• Task objective
Print back every record below, exactly as it stands.

Data START

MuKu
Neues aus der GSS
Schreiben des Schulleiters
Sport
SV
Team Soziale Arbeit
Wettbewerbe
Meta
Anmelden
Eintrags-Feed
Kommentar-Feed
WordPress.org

Data END

• Result of the task
MuKu
Neues aus der GSS
Schreiben des Schulleiters
Sport
SV
Team Soziale Arbeit
Wettbewerbe
Meta
Anmelden
Eintrags-Feed
Kommentar-Feed
WordPress.org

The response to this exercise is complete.